Important Note

For IQ_KS DO NOT use mainline llama.cpp,ollama or anything that use mainline llama.cpp backend use ik_llama.cpp instead.

Q_K_M is fine thought.

Still uploading BTW!

Quantization using ik_llama.cpp 6ea7f32

Calibration data by Bartowski thank you legends!

Perplexity test using Wikitext-2 test.raw

BF16 - Final estimate: PPL over 72 chunks for n_ctx=4096 = 6.2671 +/- 0.04039
Q6_K - Final estimate: PPL over 72 chunks for n_ctx=4096 = 6.2376 +/- 0.04001
Q5_K_M - Final estimate: PPL over 72 chunks for n_ctx=4096 = 6.2564 +/- 0.04021
Q4_K_M - Final estimate: PPL over 72 chunks for n_ctx=4096 = 6.2901 +/- 0.04049
IQ4_KS - Final estimate: PPL over 72 chunks for n_ctx=4096 = 6.2921 +/- 0.04055
Q3_K_M - Final estimate: PPL over 72 chunks for n_ctx=4096 = 6.4269 +/- 0.04165
IQ3_KS - Final estimate: PPL over 72 chunks for n_ctx=4096 = 6.4566 +/- 0.04177

Holy Shit!! Why is it so low thought?! That's Lossless!! (Might got butchered in creative field tho)

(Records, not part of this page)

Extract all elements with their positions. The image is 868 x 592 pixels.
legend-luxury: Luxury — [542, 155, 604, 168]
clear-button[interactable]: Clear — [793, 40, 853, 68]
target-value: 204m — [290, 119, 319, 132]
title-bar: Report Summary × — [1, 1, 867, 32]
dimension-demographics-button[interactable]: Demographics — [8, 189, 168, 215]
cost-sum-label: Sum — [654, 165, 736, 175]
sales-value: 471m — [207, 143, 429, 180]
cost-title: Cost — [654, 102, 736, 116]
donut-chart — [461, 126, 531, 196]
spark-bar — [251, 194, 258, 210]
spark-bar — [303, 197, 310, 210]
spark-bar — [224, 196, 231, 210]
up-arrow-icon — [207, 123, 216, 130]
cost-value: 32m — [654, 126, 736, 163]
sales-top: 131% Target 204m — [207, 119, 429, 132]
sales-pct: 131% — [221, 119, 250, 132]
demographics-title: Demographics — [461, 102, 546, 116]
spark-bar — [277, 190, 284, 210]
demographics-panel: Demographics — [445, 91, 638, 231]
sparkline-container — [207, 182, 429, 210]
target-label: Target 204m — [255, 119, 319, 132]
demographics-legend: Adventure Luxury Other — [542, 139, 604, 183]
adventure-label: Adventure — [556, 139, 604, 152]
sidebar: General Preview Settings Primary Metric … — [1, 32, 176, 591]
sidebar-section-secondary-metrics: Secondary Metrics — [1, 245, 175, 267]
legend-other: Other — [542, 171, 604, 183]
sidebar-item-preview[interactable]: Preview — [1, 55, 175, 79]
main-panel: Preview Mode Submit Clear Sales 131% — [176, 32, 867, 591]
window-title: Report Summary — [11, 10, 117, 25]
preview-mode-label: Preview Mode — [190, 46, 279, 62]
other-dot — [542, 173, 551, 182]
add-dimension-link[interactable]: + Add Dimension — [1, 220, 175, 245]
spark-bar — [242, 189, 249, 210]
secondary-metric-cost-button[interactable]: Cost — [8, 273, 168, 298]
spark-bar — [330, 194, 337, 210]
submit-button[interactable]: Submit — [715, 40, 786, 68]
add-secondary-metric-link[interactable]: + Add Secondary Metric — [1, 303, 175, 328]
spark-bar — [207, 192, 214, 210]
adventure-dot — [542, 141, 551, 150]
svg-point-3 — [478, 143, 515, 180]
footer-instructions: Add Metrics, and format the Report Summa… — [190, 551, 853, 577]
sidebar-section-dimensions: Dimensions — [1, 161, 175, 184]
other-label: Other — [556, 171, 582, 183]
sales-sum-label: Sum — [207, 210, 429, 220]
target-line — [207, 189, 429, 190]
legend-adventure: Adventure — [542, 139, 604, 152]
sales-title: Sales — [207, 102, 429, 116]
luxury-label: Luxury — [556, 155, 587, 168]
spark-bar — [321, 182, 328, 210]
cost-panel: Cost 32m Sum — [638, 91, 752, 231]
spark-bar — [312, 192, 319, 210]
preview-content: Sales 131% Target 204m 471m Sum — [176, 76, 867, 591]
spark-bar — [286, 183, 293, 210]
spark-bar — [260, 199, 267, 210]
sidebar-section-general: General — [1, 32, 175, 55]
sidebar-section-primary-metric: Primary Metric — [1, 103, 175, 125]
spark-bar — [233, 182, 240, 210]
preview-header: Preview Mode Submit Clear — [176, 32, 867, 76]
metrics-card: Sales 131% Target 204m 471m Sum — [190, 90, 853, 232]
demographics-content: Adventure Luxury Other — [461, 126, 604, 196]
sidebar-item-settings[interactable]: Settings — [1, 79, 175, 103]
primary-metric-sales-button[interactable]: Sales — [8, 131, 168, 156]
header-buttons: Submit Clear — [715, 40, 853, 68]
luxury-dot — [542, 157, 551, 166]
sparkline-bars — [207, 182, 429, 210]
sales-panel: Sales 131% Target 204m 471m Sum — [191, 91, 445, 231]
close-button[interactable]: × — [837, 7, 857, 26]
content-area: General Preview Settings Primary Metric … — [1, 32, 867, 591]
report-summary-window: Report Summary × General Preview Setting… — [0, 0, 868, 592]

Note these quant model is not coherence (perhaps for draft model? or maybe with proper system prompt could work? haven't tried instruct too):

IQ2_XS Final estimate: PPL over 72 chunks for n_ctx=4096 = 7.3814 +/- 0.04912 (Even with custom quant recipe)

Dunno what's going on somehow the Q5_K_M preplexity is lower than BF16, need to investigate.

Okay so i think... prunning noise by using imatrix calibration make the models less uncertain on making word decision that mean... yes the model are more deterministic perhaps less creative? unconfirmed but more focused?? I have no idea!

So in theory you could make your own custom calibration data that worked almost like a lora except instead of adding data you're only keeping those more aligned with your goals and discard the rest.

Maybe i'm wrong perhaps it's related to QAT or something... have no idea!